J Am Heart Assoc. 2017 May 3;6(5):e003796. doi: 10.1161/JAHA.116.003796.
Outpatient ascertainment of peripheral artery disease (PAD) is rarely considered in the measurement of PAD clinical burden; therefore, the clinical burden of PAD likely has been underestimated while contributing to a decreased awareness of PAD in comparison to other circulatory system disorders.

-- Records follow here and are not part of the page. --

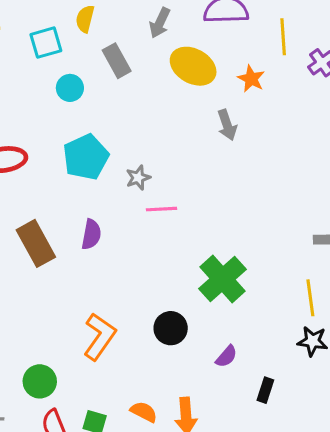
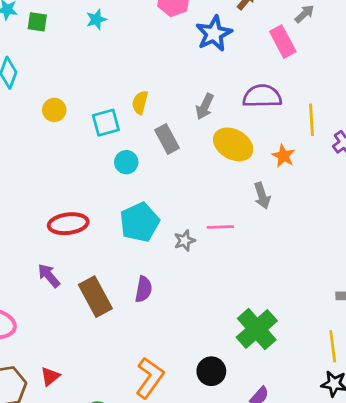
pink line: (161, 209) -> (220, 227), moved

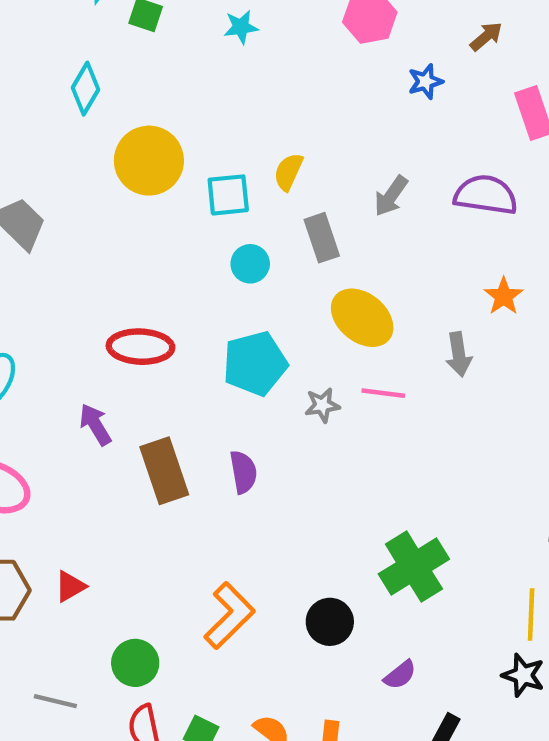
blue star: (214, 34) -> (425, 82), size x0.6
yellow circle: (54, 110) -> (149, 161), size x1.8
yellow ellipse: (233, 144) -> (362, 318), moved
purple semicircle: (143, 289) -> (243, 472), turned -30

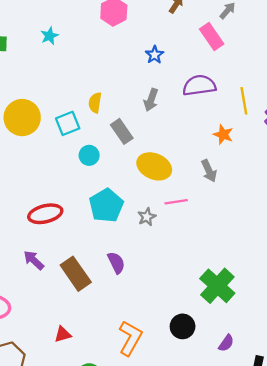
blue star: (425, 82) -> (155, 55), moved
red triangle: (70, 586) -> (63, 334), moved, turned 30

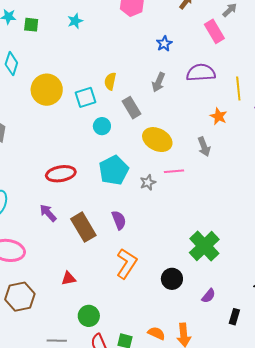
orange L-shape: (130, 338) -> (127, 264), moved

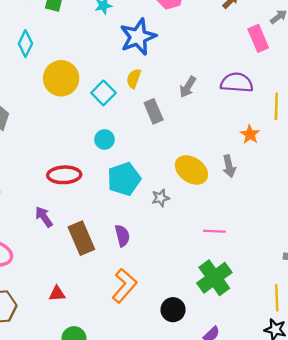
blue star: (164, 44) -> (138, 37), moved, size x2.0
cyan square: (85, 97) -> (103, 93), turned -35
cyan circle: (102, 126) -> (105, 139), moved
yellow ellipse: (157, 140) -> (191, 170), moved
pink line: (174, 171) -> (214, 231), moved

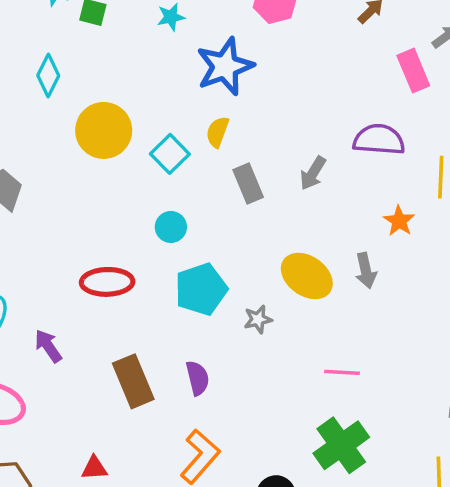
gray arrow: (188, 87) -> (313, 173), moved
purple arrow: (44, 217) -> (48, 346), moved

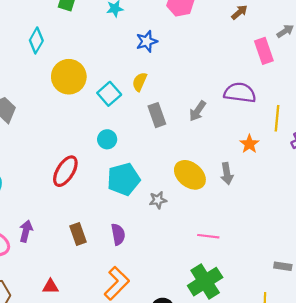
blue star: (225, 66) -> (147, 41), size x0.6
red ellipse: (107, 282) -> (65, 171), turned -60
purple arrow: (48, 346) -> (26, 231), moved, turned 45
brown rectangle: (133, 381) -> (78, 234), size x0.7

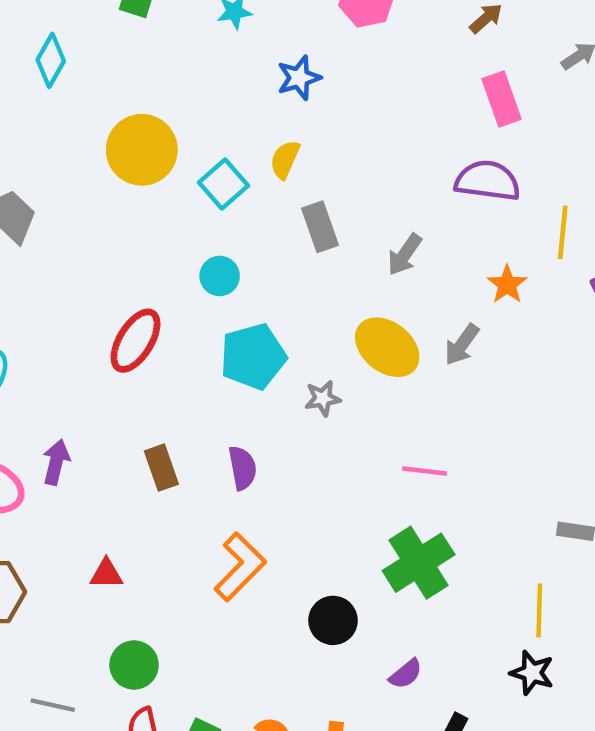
cyan diamond: (36, 40) -> (51, 60), moved
pink rectangle: (264, 51) -> (502, 99), moved
gray arrow: (198, 111) -> (405, 255), moved
gray arrow: (227, 174) -> (462, 345), turned 45

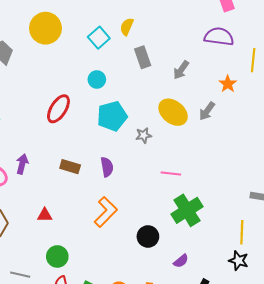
yellow circle: (142, 150) -> (45, 28), moved
brown rectangle: (161, 468) -> (70, 167), turned -54
pink line: (425, 471) -> (171, 174), moved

The purpose of this study was to estimate the age-standardized annual period prevalence and incidence of PAD in the outpatient and inpatient settings using data from the Atherosclerosis Risk in Communities (ARIC) study linked with Centers for Medicare and Medicaid Services claims. The majority (>70%) of all PAD encounters occurred in the outpatient setting. The weighted mean age-standardized prevalence and incidence of outpatient PAD was 11.8% (95% CI 11.5-12.1) and 22.4 per 1000 person-years (95% CI 20.8-24.0), respectively. Black patients had higher weighted mean age-standardized prevalence (15.6%; 95% CI 14.6-16.4) compared with white patients (11.4%; 95% CI 11.1-11.7). Black women had the highest weighted mean age-standardized prevalence (16.9%; 95% CI 16.0-17.8). Black patients also had a higher incidence rate of PAD (31.3 per 1000 person-years; 95% CI 27.3-35.4) compared with white patients (25.4 per 1000 person-years; 95% CI 23.5-27.3). PAD prevalence and incidence did not differ by sex alone.
This study provides comprehensive estimates of PAD in the inpatient and outpatient settings where the majority of PAD burden was found. PAD is an important circulatory system disorder similar in prevalence to stroke and coronary heart disease.
在评估外周动脉疾病(PAD)的临床负担时,很少考虑门诊病例;因此,与其他循环系统疾病相比,PAD的临床负担可能被低估,同时导致对PAD的认识降低。
本研究的目的是利用社区动脉粥样硬化风险(ARIC)研究的数据与医疗保险和医疗补助服务中心的索赔数据相结合,估计门诊和住院环境中PAD的年龄标准化年度期间患病率和发病率。所有PAD病例中,大多数(>70%)发生在门诊环境。门诊PAD的加权平均年龄标准化患病率和发病率分别为11.8%(95%CI 11.5-12.1)和每1000人年22.4例(95%CI 20.8-24.0)。黑人患者的加权平均年龄标准化患病率(15.6%;95%CI 14.6-16.4)高于白人患者(11.4%;95%CI 11.1-11.7)。黑人女性的加权平均年龄标准化患病率最高(16.9%;95%CI 16.0-17.8)。黑人患者的PAD发病率(每1000人年31.3例;95%CI 27.3-35.4)也高于白人患者(每1000人年25.4例;95%CI 23.5-27.3)。PAD患病率和发病率在单独的性别上没有差异。
本研究提供了住院和门诊环境中PAD的综合估计,其中发现了大部分PAD负担。PAD是一种重要的循环系统疾病,其患病率与中风和冠心病相似。